5.1.4. Le rapport des experts sur l’encouragement de la prévoyance professionnelle

43. Les experts se sont prononcés en faveur :

a) D’une organisation de la prévoyance vieillesse, survivants, invalidité en 3 piliers : 1) AVS/AI ; 2) prévoyance professionnelle ; 3) prévoyance individuelle ;

b) D’une prévoyance professionnelle obligatoire pour les travailleurs.

Leur rapport a été approuvé d’une manière générale par le Parlement.

44. La loi fédérale sur les rapports entre les Conseils prescrit, dans le cas d’initiatives concernant la même question constitutionnelle, que l’initiative déposée la première doit d’abord être traitée par l’Assemblée fédérale, puis soumise au vote du peuple et des Cantons. Les autres initiatives suivent dans l’ordre où elles ont été déposées. ln casu, la première qui a abouti est celle du Parti suisse du travail.
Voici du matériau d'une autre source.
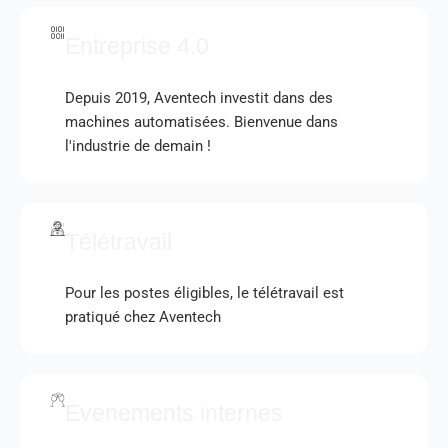
Entreprise 4.0
Depuis 2019, Aventech investit dans des
machines automatisées. Bienvenue dans
l'industrie de demain !
Télétravail
Pour les postes éligibles, le télétravail est
pratiqué chez Aventech
Evenements internes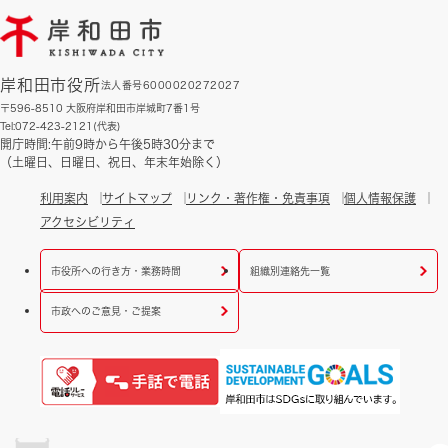
岸和田市役所
法人番号6000020272027
〒596-8510 大阪府岸和田市岸城町7番1号
Tel:072-423-2121(代表)
開庁時間:午前9時から午後5時30分まで
（土曜日、日曜日、祝日、年末年始除く）
利用案内
サイトマップ
リンク・著作権・免責事項
個人情報保護
アクセシビリティ
市役所への行き方・業務時間
組織別連絡先一覧
市政へのご意見・ご提案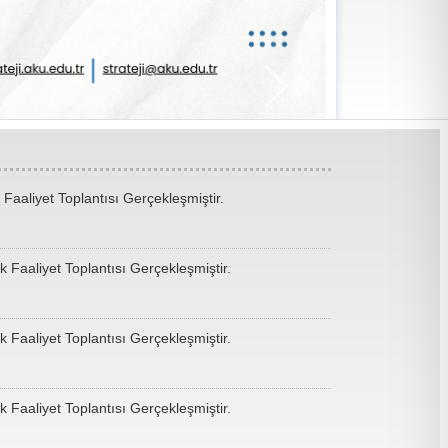
 Faaliyet Toplantısı Gerçekleşmiştir.
k Faaliyet Toplantısı Gerçekleşmiştir.
k Faaliyet Toplantısı Gerçekleşmiştir.
k Faaliyet Toplantısı Gerçekleşmiştir.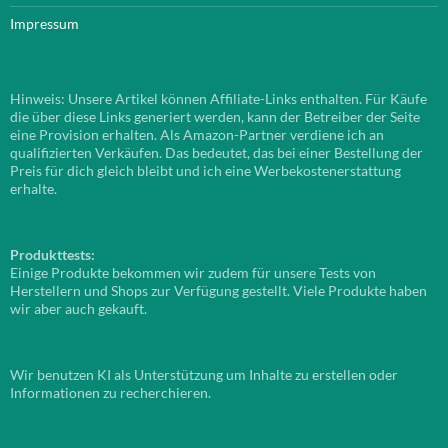
Impressum
Hinweis: Unsere Artikel können Affiliate-Links enthalten. Für Käufe
die über diese Links generiert werden, kann der Betreiber der Seite
eine Provision erhalten. Als Amazon-Partner verdiene ich an
qualifizierten Verkäufen. Das bedeutet, das bei einer Bestellung der
Preis für dich gleich bleibt und ich eine Werbekostenerstattung
erhalte.
Produkttests:
Einige Produkte bekommen wir zudem für unsere Tests von
Herstellern und Shops zur Verfügung gestellt. Viele Produkte haben
wir aber auch gekauft.
Wir benutzen KI als Unterstützung um Inhalte zu erstellen oder
Informationen zu recherchieren.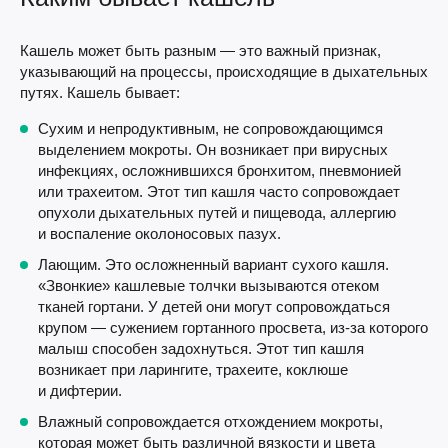
Кашель может быть разным — это важный признак,
указывающий на процессы, происходящие в дыхательных
путях. Кашель бывает:
Сухим и непродуктивным, не сопровождающимся
выделением мокроты. Он возникает при вирусных
инфекциях, осложнившихся бронхитом, пневмонией
или трахеитом. Этот тип кашля часто сопровождает
опухоли дыхательных путей и пищевода, аллергию
и воспаление околоносовых пазух.
Лающим. Это осложненный вариант сухого кашля.
«Звонкие» кашлевые толчки вызываются отеком
тканей гортани. У детей они могут сопровождаться
крупом — сужением гортанного просвета,
из-за
которого
малыш способен задохнуться. Этот тип кашля
возникает при ларингите, трахеите, коклюше
и дифтерии.
Влажный сопровождается отхождением мокроты,
которая может быть различной вязкости и цвета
45. Tout en s’inspirant avant tout des deuxième et troisième initiatives, le Conseil fédéral, puis le Parlement, ont élaboré un contre-projet. C’est ce dernier qui a été accepté par le peuple et les Cantons, le 3 décembre 1972 :

o l’initiative populaire « pour une véritable retraite populaire », du Parti du travail, a été refusée par 294 511 oui contre 1 481 488 non (19 Cantons et 6 demi-Cantons opposés);

o le contre-projet de l’Assemblée fédérale, qui devient le nouvel article 34 quater aCst, est accepté par 1 393 797 oui contre 418 018 non (19 Cantons et 6 demi Cantons acceptants) (FF 1973 I, pp. 69, 750).

46. Jean-François AUBERT résume ainsi le vote : « Sur cent électeurs qui votèrent, 17 suivaient les communistes, 78 préféraient la doctrine officielle et 5 ne voulaient rien changer du tout »61. Les initiatives «pour la création de pensions populaires », du Parti socialiste, et « pour un régime moderne de prévoyance vieillesse, survivants et invalidité », du comité hors parti, ont été retirées par leurs auteurs en 1974.

47. Le nouvel article 34 quater aCst, qui remplace celui adopté en 1925, contient une série de dispositions très importantes pour les branches vieillesse, survivants et invalidité de notre sécurité sociale.